**Task prompt:**
Read the entries below and pull out each line with the string "Классика".

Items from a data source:
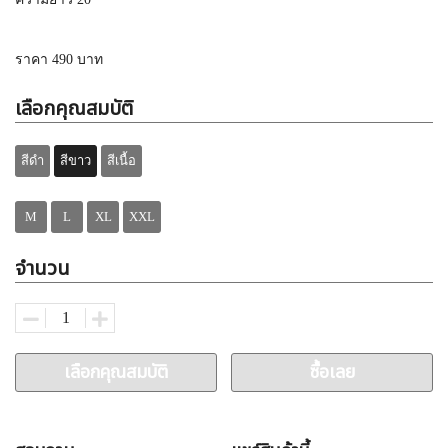
ราคา 490 บาท
เลือกคุณสมบัติ
สีดำ
สีขาว
สีเนื้อ
M
L
XL
XXL
จำนวน
เลือกคุณสมบัติ
ซื้อเลย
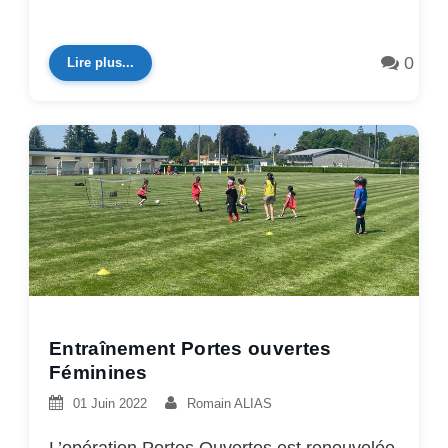
0
Lire plus...
Entraînement Portes ouvertes
Féminines
01 Juin 2022
Romain ALIAS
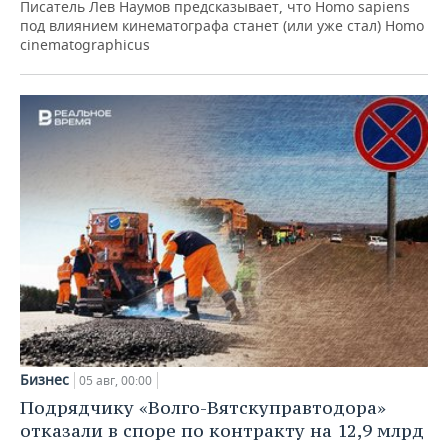
Писатель Лев Наумов предсказывает, что Homo sapiens
под влиянием кинематографа станет (или уже стал) Homo
cinematographicus
Бизнес
05 авг, 00:00
Подрядчику «Волго-Вятскуправтодора»
отказали в споре по контракту на 12,9 млрд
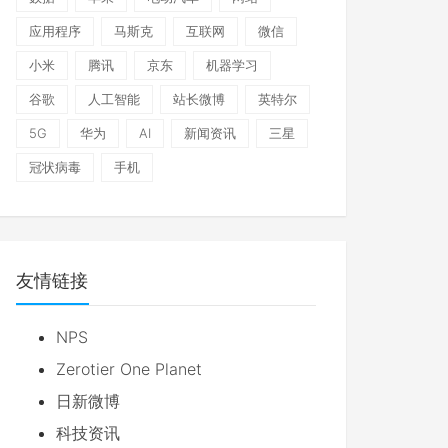
应用程序
马斯克
互联网
微信
小米
腾讯
京东
机器学习
谷歌
人工智能
站长微博
英特尔
5G
华为
AI
新闻资讯
三星
冠状病毒
手机
友情链接
NPS
Zerotier One Planet
日新微博
科技资讯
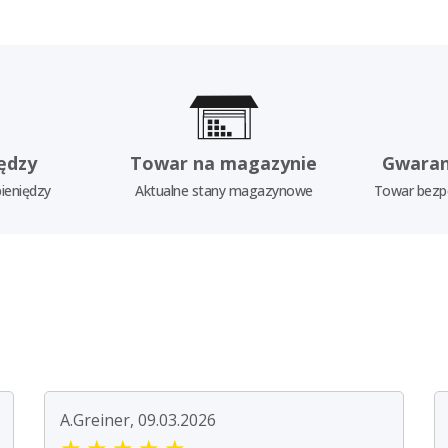
ędzy
Towar na magazynie
Gwaran
ieniędzy
Aktualne stany magazynowe
Towar bezp
A.Greiner, 09.03.2026
★
★
★
★
★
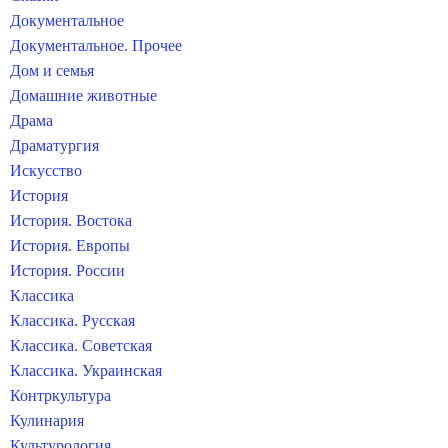
Документальное
Документальное. Прочее
Дом и семья
Домашние животные
Драма
Драматургия
Искусство
История
История. Востока
История. Европы
История. России
Классика
Классика. Русская
Классика. Советская
Классика. Украинская
Контркультура
Кулинария
Культурология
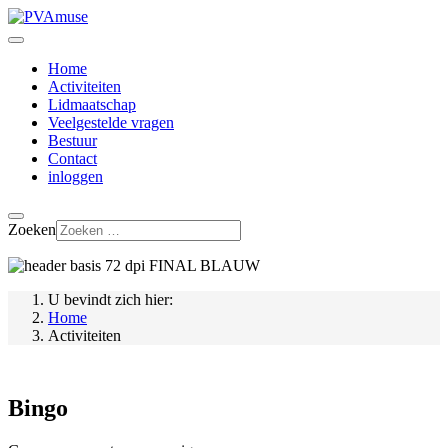
Home
Activiteiten
Lidmaatschap
Veelgestelde vragen
Bestuur
Contact
inloggen
Zoeken
U bevindt zich hier:
Home
Activiteiten
Bingo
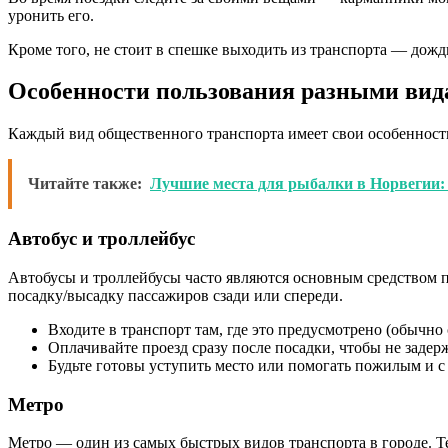
уронить его.
Кроме того, не стоит в спешке выходить из транспорта — дожд
Особенности пользования разными вид
Каждый вид общественного транспорта имеет свои особенност
Читайте также:
Лучшие места для рыбалки в Норвегии: 
Автобус и троллейбус
Автобусы и троллейбусы часто являются основным средством 
посадку/высадку пассажиров сзади или спереди.
Входите в транспорт там, где это предусмотрено (обычно 
Оплачивайте проезд сразу после посадки, чтобы не задер
Будьте готовы уступить место или помогать пожилым и с
Метро
Метро — один из самых быстрых видов транспорта в городе. Тем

**Finished task:**
Классика
Классика. Русская
Классика. Советская
Классика. Украинская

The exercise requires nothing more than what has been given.